Suppose you have a compact set $\Omega \subset \mathbb{R}^n$ partitioned as $\Omega = \bigcup_{j=1}^n \Omega_j$ with that $\Omega_i \cap \Omega_j = \emptyset$ if $i \neq j$. Define for $y_1,\ldots y_n \in \mathbb{R}$
$$ s = \sum_{j=1}^n y_j \chi_{A_j} $$
(Essentially a simple function on $\Omega$). I was wondering if there's. Suppose also $m$ is the Lebeasgue measure. I wonder if the following problem
$$ E(f) = \frac{1}{2}\int_{\Omega} (f-s)^2dm $$
Has solution with $f$ continuous. A first attempt I did was to use the Euler Lagrange equations, but this gives me $f = s$ which isn't necessarily continuous. Apart from this attempt I believe I could for example use the Stone-Weirstrass theorem, which would give me a dense subspace in $C(\Omega)$ and maybe look for the solution there.
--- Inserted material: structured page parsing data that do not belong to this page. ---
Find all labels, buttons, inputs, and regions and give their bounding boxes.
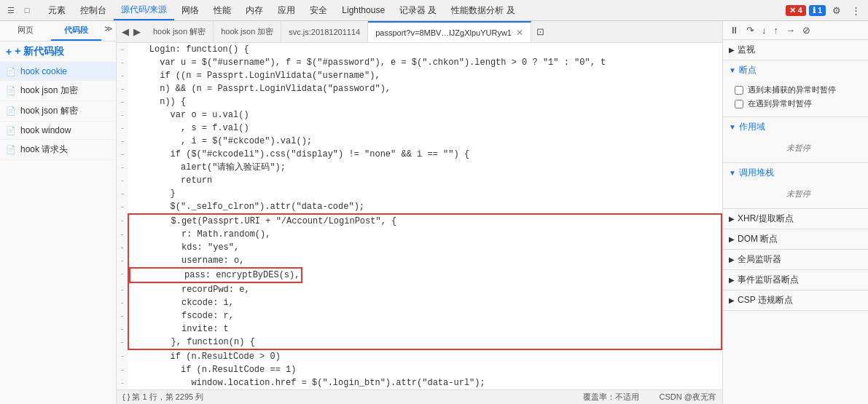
section-header-2[interactable]: ▼作用域 xyxy=(723,117,868,137)
sidebar-more-btn[interactable]: ≫ xyxy=(101,21,116,41)
line-symbol: - xyxy=(117,122,128,135)
rp-step-out-btn[interactable]: ↑ xyxy=(772,24,781,36)
menu-item-console[interactable]: 控制台 xyxy=(73,1,114,20)
menu-item-network[interactable]: 网络 xyxy=(174,1,206,20)
line-code: , s = f.val() xyxy=(128,122,722,135)
file-icon-3: 📄 xyxy=(6,126,16,135)
line-code: var o = u.val() xyxy=(128,108,722,122)
menu-item-recorder[interactable]: 记录器 及 xyxy=(392,1,444,20)
line-symbol: - xyxy=(117,336,128,349)
line-symbol: - xyxy=(117,283,128,296)
code-table: - Login: function() {- var u = $("#usern… xyxy=(117,43,722,389)
menu-item-application[interactable]: 应用 xyxy=(270,1,302,20)
code-editor[interactable]: - Login: function() {- var u = $("#usern… xyxy=(117,43,722,389)
section-label-3: 调用堆栈 xyxy=(739,167,774,179)
menu-item-security[interactable]: 安全 xyxy=(302,1,335,20)
line-symbol: - xyxy=(117,241,128,254)
line-code: }, function(n) { xyxy=(128,336,722,349)
status-bar: { } 第 1 行，第 2295 列 覆盖率：不适用 CSDN @夜无宵 xyxy=(117,389,722,404)
tab-nav-left[interactable]: ◀ xyxy=(120,26,131,37)
section-content-1: 遇到未捕获的异常时暂停在遇到异常时暂停 xyxy=(723,80,868,116)
line-code: if (n.ResultCode > 0) xyxy=(128,349,722,363)
right-section-7: ▶事件监听器断点 xyxy=(723,270,868,290)
menu-icon-1[interactable]: ☰ xyxy=(4,4,17,17)
tab-snippets[interactable]: 代码段 xyxy=(51,21,102,41)
line-code: if (n.ResultCode == 1) xyxy=(128,363,722,376)
rp-pause-btn[interactable]: ⏸ xyxy=(727,24,741,36)
section-header-5[interactable]: ▶DOM 断点 xyxy=(723,229,868,249)
line-symbol: - xyxy=(117,161,128,174)
line-code: n)) { xyxy=(128,95,722,108)
rp-deactivate-btn[interactable]: ⊘ xyxy=(800,24,813,36)
right-section-8: ▶CSP 违规断点 xyxy=(723,290,868,311)
section-header-7[interactable]: ▶事件监听器断点 xyxy=(723,270,868,290)
tab-hook-json-dec[interactable]: hook json 解密 xyxy=(146,21,214,43)
section-label-1: 断点 xyxy=(739,64,756,76)
tab-more-btn[interactable]: ⊡ xyxy=(534,26,547,37)
menu-item-memory[interactable]: 内存 xyxy=(238,1,270,20)
menu-item-lighthouse[interactable]: Lighthouse xyxy=(335,2,392,18)
rp-step-btn[interactable]: → xyxy=(783,24,797,36)
menu-item-elements[interactable]: 元素 xyxy=(41,1,73,20)
line-code: recordPwd: e, xyxy=(128,283,722,296)
sidebar-item-hook-window[interactable]: 📄 hook window xyxy=(0,122,116,140)
section-header-3[interactable]: ▼调用堆栈 xyxy=(723,163,868,183)
table-row: - fscode: r, xyxy=(117,309,722,322)
breakpoint-checkbox-0[interactable] xyxy=(735,86,743,95)
table-row: - $.get(Passprt.URI + "/Account/LoginPos… xyxy=(117,214,722,228)
line-symbol: - xyxy=(117,363,128,376)
menu-item-perf-insights[interactable]: 性能数据分析 及 xyxy=(444,1,522,20)
status-bar-right: 覆盖率：不适用 CSDN @夜无宵 xyxy=(583,392,716,403)
section-header-4[interactable]: ▶XHR/提取断点 xyxy=(723,209,868,229)
menu-icon-2[interactable]: □ xyxy=(20,4,34,17)
section-header-6[interactable]: ▶全局监听器 xyxy=(723,250,868,269)
rp-step-over-btn[interactable]: ↷ xyxy=(744,24,756,36)
settings-button[interactable]: ⚙ xyxy=(829,2,845,18)
menu-icon-group: ☰ □ xyxy=(4,4,34,17)
right-section-6: ▶全局监听器 xyxy=(723,250,868,270)
line-code: return xyxy=(128,174,722,187)
tab-svc[interactable]: svc.js:20181201114 xyxy=(281,21,368,43)
menu-item-performance[interactable]: 性能 xyxy=(206,1,238,20)
right-section-1: ▼断点遇到未捕获的异常时暂停在遇到异常时暂停 xyxy=(723,60,868,117)
file-icon-0: 📄 xyxy=(6,67,16,76)
breakpoint-checkbox-1[interactable] xyxy=(735,100,743,108)
tab-nav-right[interactable]: ▶ xyxy=(131,26,143,37)
inner-highlight: pass: encryptByDES(s), xyxy=(129,267,302,283)
line-code: n) && (n = Passprt.LoginVlidata("passwor… xyxy=(128,82,722,95)
add-snippet-button[interactable]: + + 新代码段 xyxy=(0,41,116,63)
line-symbol: - xyxy=(117,200,128,214)
line-code: Login: function() { xyxy=(128,43,722,56)
section-arrow-2: ▼ xyxy=(729,123,736,131)
right-sections: ▶监视▼断点遇到未捕获的异常时暂停在遇到异常时暂停▼作用域未暂停▼调用堆栈未暂停… xyxy=(723,40,868,311)
right-panel: ⏸ ↷ ↓ ↑ → ⊘ ▶监视▼断点遇到未捕获的异常时暂停在遇到异常时暂停▼作用… xyxy=(722,21,868,404)
table-row: - Login: function() { xyxy=(117,43,722,56)
tab-close-3[interactable]: ✕ xyxy=(516,28,523,38)
breakpoint-row-0: 遇到未捕获的异常时暂停 xyxy=(735,83,862,97)
file-icon-2: 📄 xyxy=(6,106,16,116)
tab-webpage[interactable]: 网页 xyxy=(0,21,51,41)
section-label-0: 监视 xyxy=(738,44,755,56)
more-button[interactable]: ⋮ xyxy=(848,2,864,18)
cursor-position: { } 第 1 行，第 2295 列 xyxy=(122,392,203,403)
right-section-5: ▶DOM 断点 xyxy=(723,229,868,250)
section-header-0[interactable]: ▶监视 xyxy=(723,40,868,60)
sidebar-item-hook-json-dec[interactable]: 📄 hook json 解密 xyxy=(0,101,116,122)
line-symbol: - xyxy=(117,228,128,241)
tab-hook-json-enc[interactable]: hook json 加密 xyxy=(214,21,281,43)
table-row: - pass: encryptByDES(s), xyxy=(117,267,722,283)
section-header-8[interactable]: ▶CSP 违规断点 xyxy=(723,290,868,310)
rp-step-into-btn[interactable]: ↓ xyxy=(759,24,769,36)
tab-passport[interactable]: passport?v=8MBV…lJZgXlpuYURyw1 ✕ xyxy=(368,21,531,43)
line-symbol: - xyxy=(117,187,128,200)
section-label-7: 事件监听器断点 xyxy=(738,274,799,286)
tab-label-2: svc.js:20181201114 xyxy=(289,28,360,36)
line-symbol: - xyxy=(117,309,128,322)
line-code: fscode: r, xyxy=(128,309,722,322)
sidebar-item-hook-cookie[interactable]: 📄 hook cookie xyxy=(0,63,116,81)
section-value-3: 未暂停 xyxy=(735,186,862,202)
sidebar-item-hook-request[interactable]: 📄 hook 请求头 xyxy=(0,140,116,160)
section-header-1[interactable]: ▼断点 xyxy=(723,60,868,80)
menu-item-sources[interactable]: 源代码/来源 xyxy=(114,1,174,20)
sidebar-item-hook-json-enc[interactable]: 📄 hook json 加密 xyxy=(0,81,116,101)
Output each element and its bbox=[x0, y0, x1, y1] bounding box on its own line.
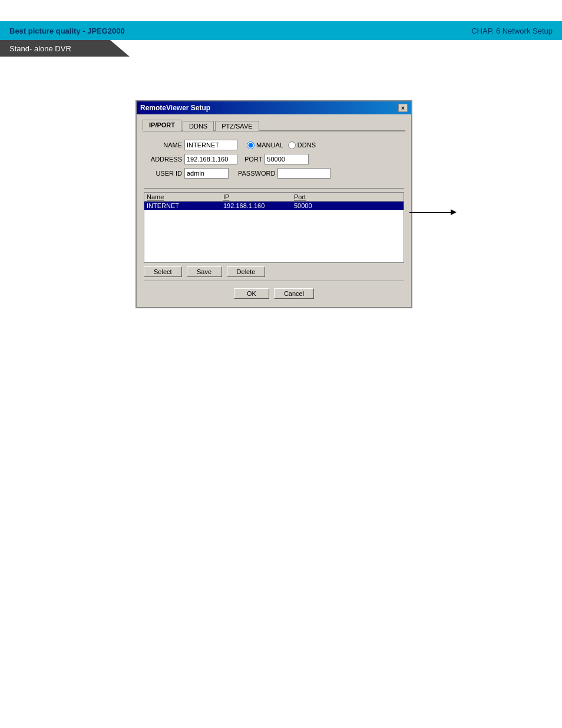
radio-manual[interactable] bbox=[247, 141, 254, 149]
dialog-content: IP/PORT DDNS PTZ/SAVE NAME MANUAL bbox=[137, 114, 411, 307]
header-left: Best picture quality - JPEG2000 bbox=[9, 27, 125, 35]
tab-ip-port[interactable]: IP/PORT bbox=[143, 120, 181, 131]
userid-input[interactable] bbox=[184, 168, 229, 179]
list-area: Name IP Port INTERNET 192.168.1.160 5000… bbox=[144, 192, 404, 263]
header-title: Best picture quality - JPEG2000 bbox=[9, 27, 125, 35]
col-ip-header: IP bbox=[223, 193, 294, 200]
address-row: ADDRESS PORT bbox=[144, 154, 404, 164]
password-label: PASSWORD bbox=[238, 170, 275, 177]
arrow-line bbox=[409, 212, 451, 213]
dialog-titlebar: RemoteViewer Setup × bbox=[137, 101, 411, 114]
name-row: NAME MANUAL DDNS bbox=[144, 140, 404, 150]
ok-cancel-row: OK Cancel bbox=[143, 286, 405, 301]
dialog-wrapper: RemoteViewer Setup × IP/PORT DDNS PTZ/SA… bbox=[135, 100, 412, 308]
close-button[interactable]: × bbox=[398, 104, 408, 112]
port-label: PORT bbox=[244, 156, 262, 163]
action-buttons-row: Select Save Delete bbox=[143, 266, 405, 277]
list-name-cell: INTERNET bbox=[147, 202, 223, 209]
divider2 bbox=[144, 281, 404, 281]
tab-ddns[interactable]: DDNS bbox=[183, 121, 214, 131]
col-name-header: Name bbox=[147, 193, 223, 200]
radio-ddns-option[interactable]: DDNS bbox=[288, 141, 316, 149]
list-ip-cell: 192.168.1.160 bbox=[223, 202, 294, 209]
divider bbox=[144, 188, 404, 189]
cancel-button[interactable]: Cancel bbox=[274, 288, 314, 299]
radio-manual-option[interactable]: MANUAL bbox=[247, 141, 283, 149]
address-label: ADDRESS bbox=[144, 156, 182, 163]
list-port-cell: 50000 bbox=[294, 202, 329, 209]
dialog-title: RemoteViewer Setup bbox=[140, 104, 210, 112]
name-input[interactable] bbox=[184, 140, 237, 150]
address-input[interactable] bbox=[184, 154, 237, 164]
list-row[interactable]: INTERNET 192.168.1.160 50000 bbox=[144, 202, 404, 210]
ok-button[interactable]: OK bbox=[234, 288, 269, 299]
port-input[interactable] bbox=[265, 154, 309, 164]
radio-manual-label: MANUAL bbox=[256, 141, 283, 149]
userid-label: USER ID bbox=[144, 170, 182, 177]
tab-ptz-save[interactable]: PTZ/SAVE bbox=[215, 121, 259, 131]
remote-viewer-dialog: RemoteViewer Setup × IP/PORT DDNS PTZ/SA… bbox=[135, 100, 412, 308]
arrow-head bbox=[451, 209, 457, 215]
userid-row: USER ID PASSWORD bbox=[144, 168, 404, 179]
radio-ddns[interactable] bbox=[288, 141, 296, 149]
col-port-header: Port bbox=[294, 193, 329, 200]
name-label: NAME bbox=[144, 141, 182, 149]
radio-ddns-label: DDNS bbox=[297, 141, 316, 149]
arrow-annotation bbox=[409, 209, 457, 215]
password-input[interactable] bbox=[277, 168, 330, 179]
header-right: CHAP. 6 Network Setup bbox=[471, 27, 553, 35]
header-bar: Best picture quality - JPEG2000 CHAP. 6 … bbox=[0, 21, 562, 40]
tab-bar: IP/PORT DDNS PTZ/SAVE bbox=[143, 119, 405, 131]
save-button[interactable]: Save bbox=[187, 266, 222, 277]
select-button[interactable]: Select bbox=[144, 266, 182, 277]
sub-header-label: Stand- alone DVR bbox=[9, 44, 71, 53]
radio-group: MANUAL DDNS bbox=[247, 141, 316, 149]
sub-header: Stand- alone DVR bbox=[0, 40, 130, 57]
delete-button[interactable]: Delete bbox=[227, 266, 266, 277]
form-section: NAME MANUAL DDNS AD bbox=[143, 137, 405, 185]
list-header: Name IP Port bbox=[144, 193, 404, 202]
I think however I can still use the Euler Lagrange equations somewhat but maybe I need to better impose the constraint like
$$ \left\{ \begin{array}{l} \text{minimize} \;E(f) \\ s.t. \;\;f \in C(\Omega) \end{array} \right. $$
But I cannot think of a way (at least amongs the tools I know) that would enable me to solve the problem.
Can anyone suggest something to look up maybe?
You can approximate $s$ arbitrarily by a continuous piecewise linear function. for instance, let the function be $y_j$ on $\Omega_j$ except on an arbitrarily small subset of it so that it can jump linearly into the other $y_j$'s (this is not rigorous but you should be able to make this more precise; this is just an outline). So the infimum of $E$ is $0$. Now suppose there exists a continuous $f$ such that $E(f) = 0$. This would imply $f=s$ almost everywhere. Reorder the $y_j's$ s.t. $y_1\le y_2 \le...\le y_n$. At least two of them are not equal (otherwise s would be continuous). WLOG name them $y_1$ and $y_2$. Then for $\epsilon$ small enough $f^{-1}((y_1+\epsilon,y_2-\epsilon))$ is an open set by continuity of $f$ and hence the integral over this set of $(f-s)^2$ is strictly positive, leading to a contradiction. Note that I assumed $f$ attains the value of $y_1$ and $y_2$ (hence the above open set is nonempty by the intermediate value theorem) since $f$ must equal $s$ almost everywhere and I'm assuming $\Omega_j$'s have positive measure. If they do not I leave it to you to modify the argument.